1.Yarn Client提交源码
爱护生命,少肝源码!
1.任务的提交
==程序起点==
spark-submit.cmd
==脚本启动==
bin/spark-submit
--class WordCount
--master yarn
--deploy-mode cluster
./wordCount.jar
./input ./output
2.SparkSubmit
shell
spark-submit --class org.apache.spark.examples.SparkPi --master local[2] ../examples/jars/spark-examples_2.12-3.0.0.jar 10
java -p
"Java\jdk1.8.0_131\bin\java" -cp "C:\spark-3.0.0-bin-hadoop3.2\bin\..\conf\;
\spark-3.0.0-bin-hadoop3.2\bin\..\jars\*"
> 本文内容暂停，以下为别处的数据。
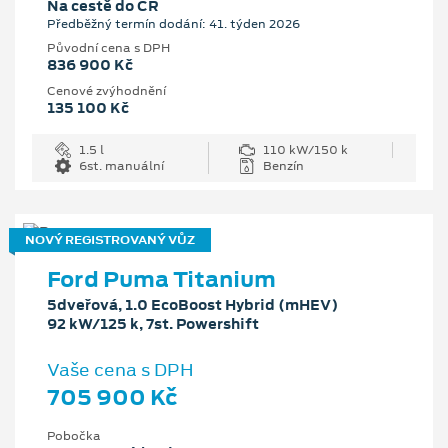
Na cestě do ČR
Předběžný termín dodání: 41. týden 2026
Původní cena s DPH
836 900 Kč
Cenové zvýhodnění
135 100 Kč
1.5 l
110 kW/150 k
6st. manuální
Benzín
NOVÝ REGISTROVANÝ VŮZ
Ford Puma Titanium
5dveřová, 1.0 EcoBoost Hybrid (mHEV)
92 kW/125 k, 7st. Powershift
Vaše cena s DPH
705 900 Kč
Pobočka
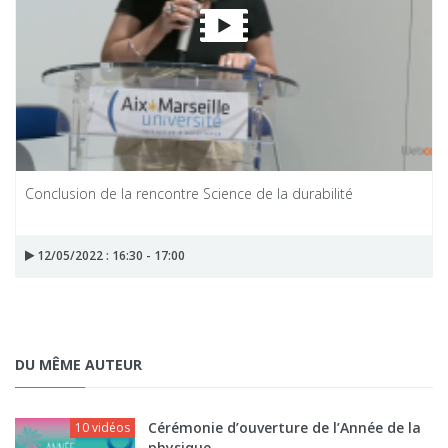
Conclusion de la rencontre Science de la durabilité
12/05/2022 : 16:30 - 17:00
DU MÊME AUTEUR
Cérémonie d’ouverture de l’Année de la
10 vidéos
physique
-Xmx1g org.apache.spark.deploy.SparkSubmit
--master local[2]
--class org.apache.spark.examples.SparkPi ../examples/jars/spark-examples_2.12-3.0.0.jar 10
java -cp 等同于classpath
启动submit的main方法
- java -cp
- 开启JVM虚拟机
- 开启Process(SparkSubmit)
- 程序入口SparkSubmit.main
org.apache.spark.deploy.SparkSubmit,找到SparkSubmit的伴生对象,并找到main方法
main
org/apache/spark/deploy/SparkSubmit.scala
override def main(args: Array[String]): Unit = {
val submit = new SparkSubmit() {
self =>
override protected def parseArguments(args: Array[String]): SparkSubmitArguments = {new SparkSubmitArguments(args) {...}}//在主程序中new一个用于解析参数方法的的对象
...//日志方法
submit.doSubmit(args)//调用doSubmit方法
}
doSubmit
org/apache/spark/deploy/SparkSubmit.scala
def doSubmit(args: Array[String]): Unit = {
// Initialize logging if it hasn't been done yet. Keep track of whether logging needs to
// be reset before the application starts.
...
val appArgs = parseArguments(args)//在doSubmit中调用解析参数方法----------------->parseArguments, appArgs为被解析出来的封装的参数
...
appArgs.action match {//使用解析出来的参数appArgs判断参数信息的action字段
case SparkSubmitAction.SUBMIT => submit(appArgs, uninitLog)//---------------->submit
case SparkSubmitAction.KILL => kill(appArgs)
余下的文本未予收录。